Gudeg.net- Arjo Suwito (88 tahun) hanya bisa berdiri di samping sepeda motor sambil memegang senter saat menunggu anaknya keluar dari rumah membawa kebutuhannya di pengungsian.
Rencanannya ia akan dibawa oleh sang anak Ribet (44 tahun) untuk turun ke barak pengungsian yang terletak di Balai Desa Glagaharjo, Sleman, Yogyakarta.
“Kulo mpun 88, aku lair wiwit jaman perang (usia saya sudah 88 tahun, saya lahir sejak jaman perang) dan disini rumah saya,” ujar Arjo Suwito ketika Gudegnet berbincang dengannya di rumahnya yang berada di Desa Kalitengah Lor, Cangkringan, Sleman, Sabtu (7/11).

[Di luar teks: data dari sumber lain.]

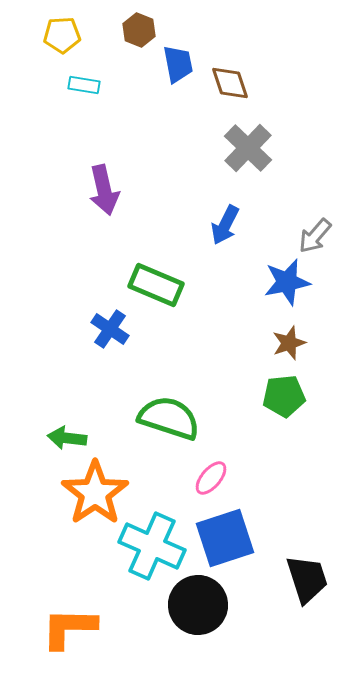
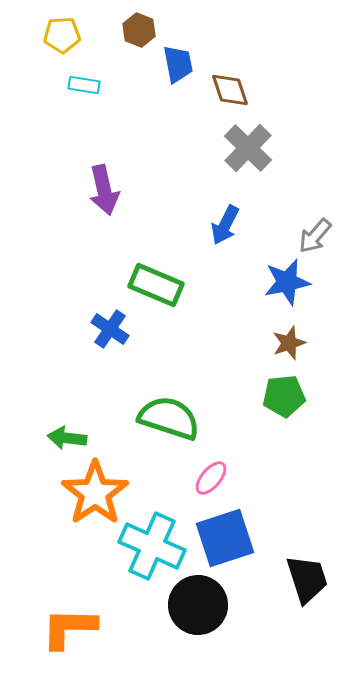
brown diamond: moved 7 px down
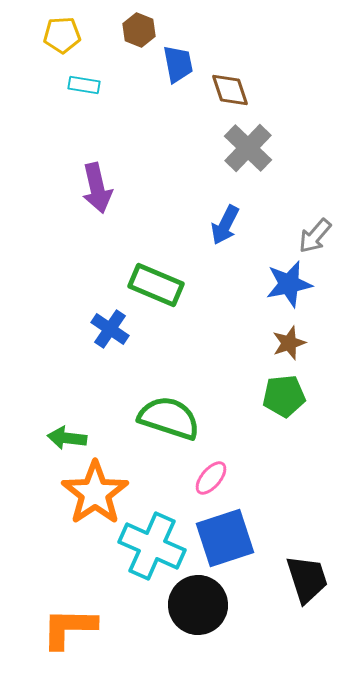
purple arrow: moved 7 px left, 2 px up
blue star: moved 2 px right, 2 px down
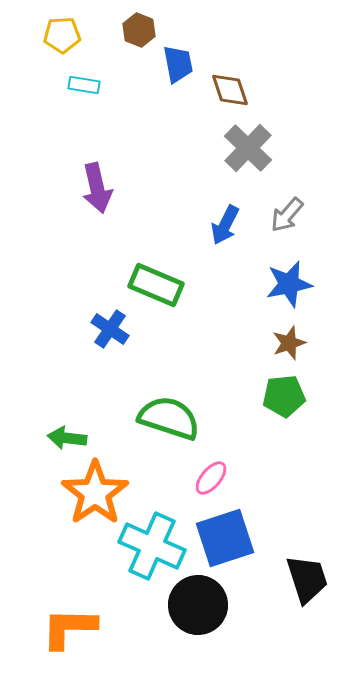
gray arrow: moved 28 px left, 21 px up
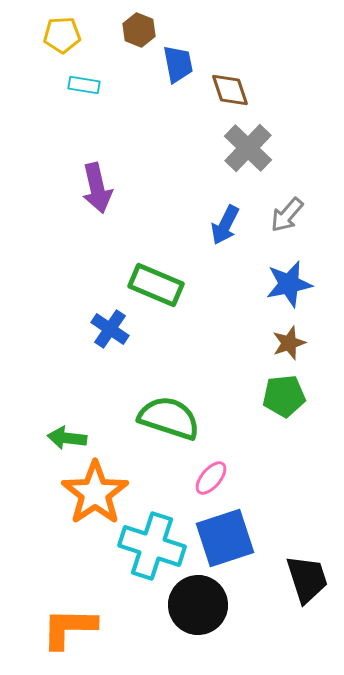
cyan cross: rotated 6 degrees counterclockwise
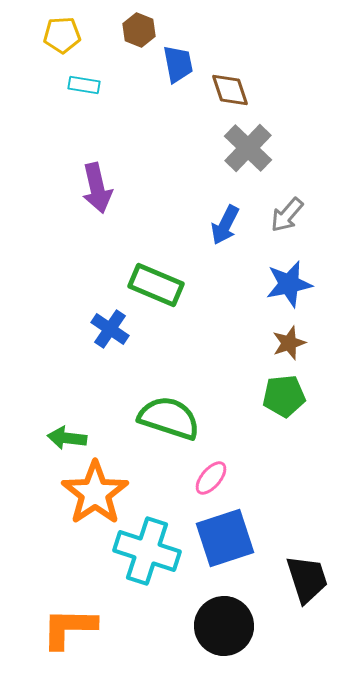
cyan cross: moved 5 px left, 5 px down
black circle: moved 26 px right, 21 px down
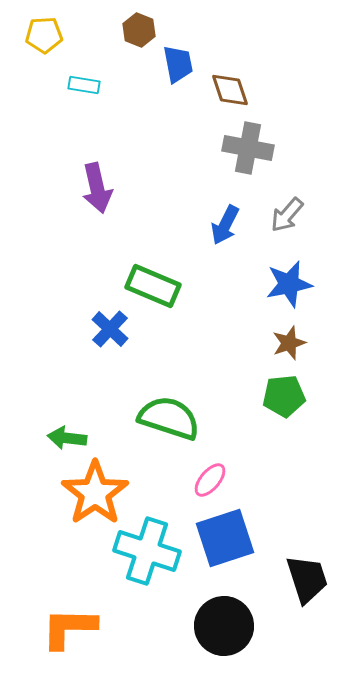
yellow pentagon: moved 18 px left
gray cross: rotated 33 degrees counterclockwise
green rectangle: moved 3 px left, 1 px down
blue cross: rotated 9 degrees clockwise
pink ellipse: moved 1 px left, 2 px down
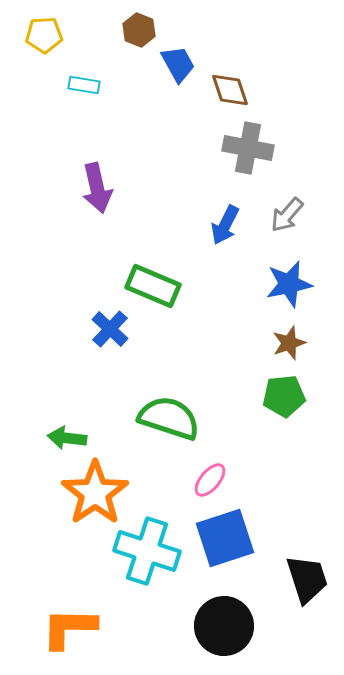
blue trapezoid: rotated 18 degrees counterclockwise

Mbah Arjo panggilannya, ia merupakan satu dari ratusan warga yang masuk ke dalam kelompok rentan yang tinggal di sekitar daerah ancaman erupsi Gunung Merapi dan harus segera dievakuasi.
Desa Kalitengah Lor merupakan salah satu desa yang berjarak cukup dekat dengan Gunung Merapi yaitu sekitar 4 Km dan rekomendasi dari BPPTKG, lokasi tersebut harus dikosongkan dan tidak boleh ada kegiatan apapun.
Nampak raut wajah sedih di muka Mbah Arjo ketika hendak meninggalkan rumahnya. Namun ia tidak dapat berbuat apa-apa karena memang harus segera di evakuasi ke lokasi yang lebih aman agar terhindari dari bahaya erupsi Gunung Merapi.
“Kulo mung manut anak e, di kon ngungsi yo ngungsi ben aman, jare (saya cuma mengikuti anak saya, biar aman kata dia),” jelas pria baya yang sudah cukup sulit dengan pendengarannya itu.
Area rumah Mbah Arjo terbilang cukup luas, terdiri dari beberapa bangunan rumah di kiri kanannya yang menghadap ke selatan membelakangi Gunung Merapi dan kandang hewan ternak menghadap utara.
Ketika Gudegnet berada di rumah Mbah Arjo sekitar pukul 16.00 WIB, suasana sangat hening, tidak ada suara keceriaan anak-anak maupun orang yang bercakap-cakap.
Yang terdengar hanya sesekali suara hewan ternak sapi dan sejumlah anjing yang sedang bermain disekitar rumah Mbah Arjo.
Akhirnya, Ribet anak mbah Arjo pun siap untuk mengantarnya ke barak pengungsian, ia membawa sebuah tas yang berukuran cukup besar.
“Ini bawa tas untuk keperluan bapak, baju ganti, handuk, alat mandi sama sarung untuk di pengungsian,” kata Ribet.
Setelah menaruh tas tersebut diatas motor, Ribetpun menuntun Mbah Arjo untuk dapat naik ke jok belakang sepeda motornya.
Agak kesulitan Mbah Arjo menaikinya, namun Ribet sangat telaten menuntun dan menungggu sang ayah hingga dapat naik ke atas motor.
Setelahh dirasa aman, barulah Ribet menyalakan sepeda motornya dan berpamitan untuk membawa ayahnya turun ke pengungsian.
“Mas tak antar bapak dulu nggeh, selak mbengi (saya antar bapak dulu ya, takut kemalaman), kasian bapak,” ujar Ribet sambil berlalu.
Sepergian Mbah Arjo dan Ribet, ada seorang wanita paruh baya yang berjalan menuju rumah Mbah Arjo namun ketika mengetahui tidak ada orang, wanita tua tersebut pergi berlalu.
Menjelang matahari tenggelam di ufuk barat, suasana desa yang berada di sekitar area Wanawisata Bukit Klangon tersebut sangat sepi, yang tertingal hanya pemuda-pemuda yang menjaga desanya.
Dari data BPBD DIY, Sabtu (7/11) tercatat sedikitnya 133 orang yang masuk ke dalam kelompok rentan di Desa Kalitengah Lor yang harus segera dievakuasi.
Kelompok rentan terdiri dari lansia,orang sakit, anak-anak/bayi, ibu hamil dan difabel. Mereka harus segera dievakuasi ke barak pengungsian di Balai Desa Glagaharjo agar dapat lebih aman bila terjadi satu hal yang tidak diinginkan.